◆ Your task: Find every line in the records below that holds the word "شركة" and copy it.

◆ Dataset records:
========================
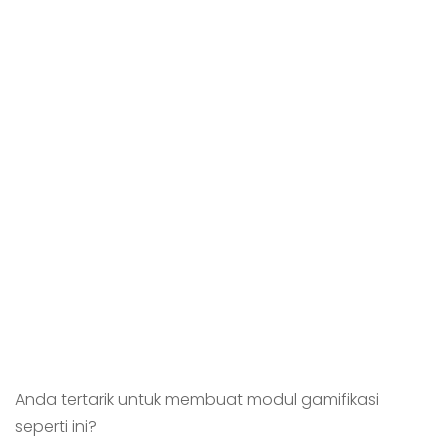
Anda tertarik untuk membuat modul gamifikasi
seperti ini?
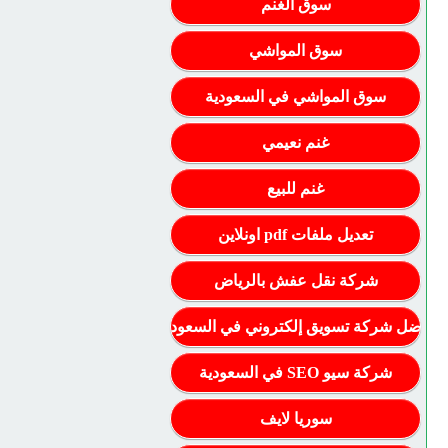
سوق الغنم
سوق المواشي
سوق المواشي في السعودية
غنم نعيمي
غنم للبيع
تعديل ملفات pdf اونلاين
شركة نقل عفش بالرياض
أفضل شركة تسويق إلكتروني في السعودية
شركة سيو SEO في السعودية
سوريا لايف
========================
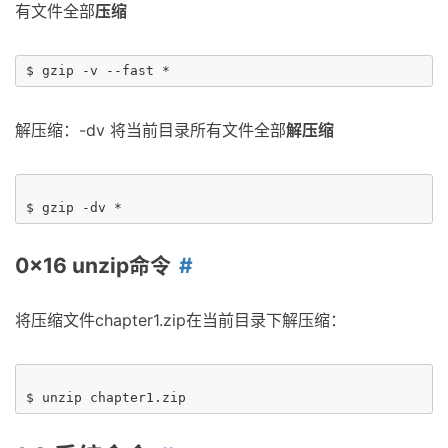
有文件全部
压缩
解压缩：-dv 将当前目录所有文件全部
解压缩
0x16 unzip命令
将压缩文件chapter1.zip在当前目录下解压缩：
========================
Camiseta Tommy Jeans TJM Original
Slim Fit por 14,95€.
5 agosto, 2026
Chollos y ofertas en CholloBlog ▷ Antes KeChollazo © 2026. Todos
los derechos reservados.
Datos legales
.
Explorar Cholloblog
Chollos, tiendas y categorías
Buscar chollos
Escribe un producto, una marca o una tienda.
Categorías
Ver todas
========================
◆ Answer for this exercise:
شركة نقل عفش بالرياض
أفضل شركة تسويق إلكتروني في السعودية
شركة سيو SEO في السعودية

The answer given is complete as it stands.